In 1951 Harlow got the country’s first-ever residential tower-block, The Lawn, as a taster of what was to come in the planned communities of the future. And as if all of that weren’t enough, to top it off they had sculptures in the parks and squares, so that Art would be for the many, not the few. Not just any sculptures, either—not long-dead generals in classic poses or things like that—but actual Henry Moores. Henry Moores are sort of roundy-shaped things, often with holes in them, and they were considered just the thing at that time—just the business for edifying the population. And the population, no doubt, after being thoroughly edified by the Henry Moores, would all go back up the stairwells of their modern high-rise flats stroking their chins thoughtfully, in order then to listen to a bit of atonal music on their Bakelite wirelesses while getting on with their basket-weaving and smoking their pipes.

It was to be a brave new world of communal solidarity and free dentures and spectacles on the National Health, a world that would see the gradual withering-away of class distinctions, private property, private schools, dirty drains and outdated traditions.

People believed in all that, then. There are still people who believe in it now.

It all depends, I think, on your view of the malleability and
perfectibility of human nature: on the one hand, the degree to which we are as we are because, until now, we’d not had enough Progress and hadn’t learnt any better; and on the other hand the degree to which we are as we are because that’s just the way we are. Back then the balance of opinion among the people who knew best was definitely coming down on the malleability and perfectibility side.

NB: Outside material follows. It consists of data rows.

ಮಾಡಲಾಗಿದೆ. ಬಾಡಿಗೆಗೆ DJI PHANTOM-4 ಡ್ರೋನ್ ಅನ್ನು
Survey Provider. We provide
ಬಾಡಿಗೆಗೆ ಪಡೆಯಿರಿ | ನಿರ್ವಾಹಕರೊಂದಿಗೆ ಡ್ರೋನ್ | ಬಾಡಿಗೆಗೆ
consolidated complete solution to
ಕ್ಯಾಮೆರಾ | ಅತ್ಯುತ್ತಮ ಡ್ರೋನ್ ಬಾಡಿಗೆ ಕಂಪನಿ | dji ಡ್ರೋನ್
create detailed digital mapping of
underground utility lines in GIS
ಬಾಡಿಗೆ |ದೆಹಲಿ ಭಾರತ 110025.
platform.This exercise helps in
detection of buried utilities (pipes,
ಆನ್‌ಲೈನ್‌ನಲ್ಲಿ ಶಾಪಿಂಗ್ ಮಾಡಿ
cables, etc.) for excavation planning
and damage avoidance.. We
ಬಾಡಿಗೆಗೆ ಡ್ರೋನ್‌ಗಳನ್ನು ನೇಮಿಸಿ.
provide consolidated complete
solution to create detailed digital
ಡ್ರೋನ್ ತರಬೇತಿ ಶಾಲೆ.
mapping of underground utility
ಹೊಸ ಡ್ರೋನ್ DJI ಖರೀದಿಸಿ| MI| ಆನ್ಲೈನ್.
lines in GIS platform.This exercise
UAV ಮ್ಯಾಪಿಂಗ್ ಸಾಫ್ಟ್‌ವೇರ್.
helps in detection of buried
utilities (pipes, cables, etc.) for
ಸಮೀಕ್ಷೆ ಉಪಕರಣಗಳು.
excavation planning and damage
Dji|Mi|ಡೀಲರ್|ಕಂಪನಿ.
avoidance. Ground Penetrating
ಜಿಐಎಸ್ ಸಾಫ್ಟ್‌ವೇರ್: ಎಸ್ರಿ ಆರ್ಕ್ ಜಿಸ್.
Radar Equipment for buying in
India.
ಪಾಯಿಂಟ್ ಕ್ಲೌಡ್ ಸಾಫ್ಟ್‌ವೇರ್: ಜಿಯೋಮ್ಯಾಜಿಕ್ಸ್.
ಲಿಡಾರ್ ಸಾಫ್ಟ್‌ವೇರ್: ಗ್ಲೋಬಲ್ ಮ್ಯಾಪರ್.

Not just in Harlow, either, but all over the place.

In 1948—a year after Harlow got going—a professor by the name of B. F. Skinner, the most influential psychologist of his generation, published a book called
Walden Two
, a utopian volume which described the wonderful life lived by the inhabitants of the ultimate ‘planned community’, a perfect town of a thousand happy, productive and creative people governed by a handful of properly qualified managers and planners, acting on the impartial advice of a small number of scientists. It was a place in which people no longer ate meals at home with their families but dined, instead, in communal canteens, not least because the ratio of volume to surface area of a large cooking-pot is more energy-efficient than that of a smaller one. Clothes no longer denoted status, since status, like poverty and violence, no longer existed—although the people did dress attractively in items carefully and strategically chosen to be beyond the fast-changing vagaries of fashion, which is a bad thing because it ‘makes perfectly good clothes worthless’ long before they are worn out. And women in this ideal community most certainly did not fill up their wardrobes with party-dresses, since these things were quite clearly impractical. The world, Skinner suggested, could be this way, and people could be this way, with just a little effort from all of us and just a little expert guidance from the likes of him. We could all be this way.